> **LISTED RECORDS**:

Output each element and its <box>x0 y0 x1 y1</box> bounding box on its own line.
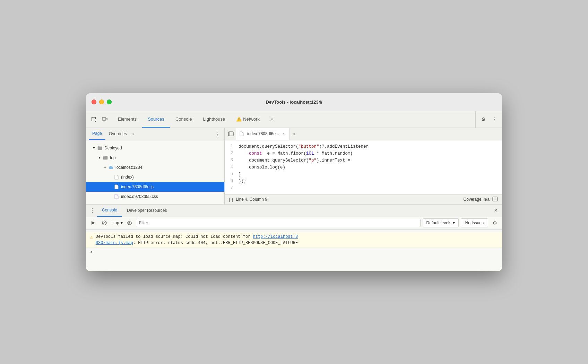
svg-rect-13 <box>103 156 105 157</box>
folder-icon <box>97 145 103 151</box>
tab-sources[interactable]: Sources <box>142 111 170 128</box>
line-number: 4 <box>225 164 239 171</box>
svg-point-23 <box>129 222 130 224</box>
settings-icon[interactable]: ⚙ <box>478 114 488 124</box>
traffic-lights <box>92 99 112 104</box>
line-content: document.querySelector("button")?.addEve… <box>239 143 369 150</box>
tree-arrow: ▼ <box>92 146 96 150</box>
tree-item-top[interactable]: ▼ top <box>86 153 224 163</box>
svg-rect-12 <box>103 156 107 159</box>
panel-dots[interactable]: ⋮ <box>213 131 222 137</box>
console-output: ⚠ DevTools failed to load source map: Co… <box>86 229 502 271</box>
console-message-text: DevTools failed to load source map: Coul… <box>96 234 498 246</box>
code-editor[interactable]: 1 document.querySelector("button")?.addE… <box>225 140 502 194</box>
main-content: Page Overrides » ⋮ ▼ <box>86 128 502 204</box>
editor-tab-js[interactable]: index.7808df6e... × <box>236 128 290 140</box>
console-sidebar-button[interactable] <box>89 218 98 227</box>
toolbar-left <box>89 111 110 128</box>
svg-rect-14 <box>228 132 233 136</box>
tab-lighthouse[interactable]: Lighthouse <box>198 111 231 128</box>
console-prompt[interactable]: > <box>86 248 502 257</box>
devtools-window: DevTools - localhost:1234/ <box>86 93 502 271</box>
window-title: DevTools - localhost:1234/ <box>266 99 322 105</box>
code-line-1: 1 document.querySelector("button")?.addE… <box>225 143 502 150</box>
line-number: 1 <box>225 143 239 150</box>
prompt-arrow: > <box>90 250 93 255</box>
cursor-position: Line 4, Column 9 <box>236 197 267 202</box>
close-button[interactable] <box>92 99 96 104</box>
tab-overrides[interactable]: Overrides <box>105 128 130 140</box>
svg-marker-20 <box>92 221 95 225</box>
css-file-icon <box>114 194 119 199</box>
cursor-icon[interactable] <box>89 114 98 124</box>
minimize-button[interactable] <box>99 99 104 104</box>
svg-rect-5 <box>92 121 94 121</box>
tree-arrow: ▼ <box>97 155 102 160</box>
tab-elements[interactable]: Elements <box>112 111 142 128</box>
tree-item-index[interactable]: (index) <box>86 172 224 182</box>
tab-more-left[interactable]: » <box>130 132 137 136</box>
tab-developer-resources[interactable]: Developer Resources <box>122 205 172 217</box>
code-line-6: 6 )); <box>225 178 502 185</box>
coverage-label: Coverage: n/a <box>464 197 490 202</box>
editor-tab-more[interactable]: » <box>291 132 297 136</box>
tab-more[interactable]: » <box>265 111 279 128</box>
tree-item-js-file[interactable]: index.7808df6e.js <box>86 182 224 192</box>
folder-icon <box>103 155 108 161</box>
console-filter-input[interactable] <box>136 219 421 227</box>
editor-status-bar: { } Line 4, Column 9 Coverage: n/a <box>225 194 502 204</box>
warning-icon: ⚠️ <box>236 116 242 122</box>
coverage-icon[interactable] <box>492 197 498 202</box>
panel-tabs: Page Overrides » ⋮ <box>86 128 224 140</box>
svg-rect-7 <box>106 118 107 120</box>
left-panel: Page Overrides » ⋮ ▼ <box>86 128 225 204</box>
editor-tab-close-button[interactable]: × <box>281 131 286 136</box>
title-bar: DevTools - localhost:1234/ <box>86 93 502 111</box>
console-clear-button[interactable] <box>100 218 109 227</box>
cloud-icon <box>108 165 114 170</box>
tab-console[interactable]: Console <box>170 111 198 128</box>
line-number: 7 <box>225 185 239 191</box>
tree-item-localhost[interactable]: ▼ localhost:1234 <box>86 163 224 172</box>
console-eye-button[interactable] <box>125 218 134 227</box>
file-icon <box>114 174 119 180</box>
code-line-2: 2 const e = Math.floor(101 * Math.random… <box>225 150 502 157</box>
console-warn-icon: ⚠ <box>90 234 93 241</box>
pretty-print-icon[interactable]: { } <box>229 197 233 202</box>
editor-tabs: index.7808df6e... × » <box>225 128 502 140</box>
js-file-icon <box>114 184 119 190</box>
code-line-7: 7 <box>225 185 502 192</box>
code-line-4: 4 console.log(e) <box>225 164 502 171</box>
console-context-selector[interactable]: top ▾ <box>113 220 123 225</box>
tree-item-deployed[interactable]: ▼ Deployed <box>86 143 224 153</box>
svg-rect-6 <box>102 118 106 120</box>
maximize-button[interactable] <box>107 99 112 104</box>
console-warning-message: ⚠ DevTools failed to load source map: Co… <box>86 232 502 248</box>
device-icon[interactable] <box>100 114 110 124</box>
toolbar-right: ⚙ ⋮ <box>475 111 499 128</box>
console-toolbar: top ▾ Default levels ▾ No Issues ⚙ <box>86 217 502 229</box>
bottom-panel: ⋮ Console Developer Resources × <box>86 204 502 271</box>
tab-page[interactable]: Page <box>89 128 105 140</box>
right-panel: index.7808df6e... × » 1 document.querySe… <box>225 128 502 204</box>
tab-console-bottom[interactable]: Console <box>97 205 122 217</box>
sidebar-toggle-button[interactable] <box>226 129 236 139</box>
code-line-3: 3 document.querySelector("p").innerText … <box>225 157 502 164</box>
tree-arrow: ▼ <box>103 165 107 170</box>
bottom-panel-tabs: ⋮ Console Developer Resources × <box>86 205 502 217</box>
tree-item-css-file[interactable]: index.d9703d55.css <box>86 192 224 201</box>
source-map-link[interactable]: http://localhost:8080/main.js.map <box>96 234 298 245</box>
console-levels-dropdown[interactable]: Default levels ▾ <box>423 218 459 227</box>
no-issues-button[interactable]: No Issues <box>461 218 488 227</box>
status-bar-right: Coverage: n/a <box>464 197 498 202</box>
bottom-panel-close-button[interactable]: × <box>491 206 501 215</box>
more-options-icon[interactable]: ⋮ <box>490 114 499 124</box>
tab-network[interactable]: ⚠️ Network <box>231 111 265 128</box>
console-settings-icon[interactable]: ⚙ <box>490 218 499 227</box>
line-number: 2 <box>225 150 239 157</box>
line-number: 6 <box>225 178 239 184</box>
bottom-panel-dots[interactable]: ⋮ <box>87 206 97 215</box>
code-line-5: 5 } <box>225 171 502 178</box>
svg-rect-1 <box>92 117 92 119</box>
line-content: console.log(e) <box>239 164 285 171</box>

> **EXERCISE GOAL**:
From the data above, determine how many lines hold "bottom", and write only the number.

> **EXERCISE RESULT**:
5